Singer Alyssia Dominguez brings her own twist to the country music scene with a hispanic influence. Growing Up, Alyssia was deeply in touch with her heritage and traditional Tejano music. Being a musician was something that Alyssia was always destined to be. By the time she was fifteen, Alyssia started performing at local venues and since then, her stages have grown to the Wisconsin State Fair, Summerfest, Turner Hall Ballroom, and the list goes on.
Currently, Alyssia performs as a solo artist and is definitely going to change the country
music scene with her songs like, “Vamonos” which has classic country elements mixed with fun
and upbeat spanglish lyrics. This song is sure to liven up any party or event and will get
everyone moving and enjoying each others company. Not only does Alyssia bring the classic
mix of acoustic guitars, and driving drums but also adds her cultural flare with lyrics and almost
polka sound. Seamlessly, the Americana culture of country and hispanic influence are found
also in Alyssia's vocals that are a mixture of head and chest voice commonly found in mariachi
vocalists. Who says you can’t have a taste of both worlds? Alyssia is sure to establish and new
sound and pace for the country music scene and your playlist.

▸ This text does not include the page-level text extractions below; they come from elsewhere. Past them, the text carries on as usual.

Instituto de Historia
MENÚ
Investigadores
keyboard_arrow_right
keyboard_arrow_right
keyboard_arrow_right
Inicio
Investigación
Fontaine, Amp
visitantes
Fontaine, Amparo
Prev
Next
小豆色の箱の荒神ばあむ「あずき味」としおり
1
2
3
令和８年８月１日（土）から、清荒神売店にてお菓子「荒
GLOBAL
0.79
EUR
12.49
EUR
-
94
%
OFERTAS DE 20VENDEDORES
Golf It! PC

Listen to “Vamonos” here and get to know Alyssia in our exclusive interview below!
Hi Alyssia, can you introduce yourself to our readers? Tell us a little about how you made music your career!
I am a 24 year old singer/songwriter from Wisconsin and I play music for a living. I started playing when I was 15. My grandmother, Aurelia, performed Mexican music in a band, and she introduced me to singing and playing the guitar. She taught me traditional Mexican songs and Tejano music. From then on, I was hooked. I am blessed to have my family’s support. I guess you could say my family have always been big dreamers and goal setters; my dad really pushed me to follow my dream of playing music.

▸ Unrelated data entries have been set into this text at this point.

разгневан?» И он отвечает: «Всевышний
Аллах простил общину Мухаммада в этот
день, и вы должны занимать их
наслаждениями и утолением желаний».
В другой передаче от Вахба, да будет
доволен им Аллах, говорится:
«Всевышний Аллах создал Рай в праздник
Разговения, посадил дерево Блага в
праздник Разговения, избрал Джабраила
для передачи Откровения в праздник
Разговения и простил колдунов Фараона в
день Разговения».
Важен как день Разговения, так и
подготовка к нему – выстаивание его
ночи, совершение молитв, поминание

In what ways besides your lyrics does Tejano music influence your genre of Country music?
Tejano songs are written to convey a specific feeling or emotion when they are played. This is something that always influences my performances and recordings. Country music and Tejano music are similar in this way. Their lyrics tell a story and their performance brings out the emotions they wish to convey. I love seeing a crowd reacting to and interacting with a song’s emotion even if they do not understand the words I am singing.

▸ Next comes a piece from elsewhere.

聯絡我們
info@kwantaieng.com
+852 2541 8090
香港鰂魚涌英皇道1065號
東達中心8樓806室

Why do you think you infused your cultural sound with country? What drew you to Country music?
I grew up listening to Tejano music. It was the background music of my entire childhood, and it was just a part of who we were. I was taught to be proud of my heritage, and Tejano is a part of my heritage. My father always wanted to move out of the city into a more rural area, and that’s where I discovered country music. Almost every radio station out here plays country music. I fell in love with the stories of the songs and the way the songs would make you feel. Fusing these two genres made perfect sense. They both tell a story and have similar roots.
What is your favorite part about performing?
My favorite part about performing is connecting with the people listening. Seeing people dancing and singing along is the best part of playing out. Meeting new people and making lifelong friends is an added bonus!
Do you write your own songs? And did you write, “Vamonos”?
I do write my own songs. I have been working very hard at writing these days, as it is not a skill that comes easily to me. I make a point to spend some time writing lines every day. Only a small portion of those actually make it into a song. I also enjoy writing with other artists. Working with another person opens up a whole new realm of ideas. The song Vámonos was co-written by me and amazing local musician named Keith Pulvermacher.
Would you ever transition or experiment with another genre of music? Why or why not?
These genres speak to me in a way that other types of music never have. Playing in cover bands, I often play various Rock/Pop songs, but my heart will always be with Country and Tejano music. That being said, there is no doubt that a lot of modern country- including my own album- takes cues from today’s Pop music. Genres will always blend with one another. That is something that makes music so special, there is no rule book, and style is subjective and fluid.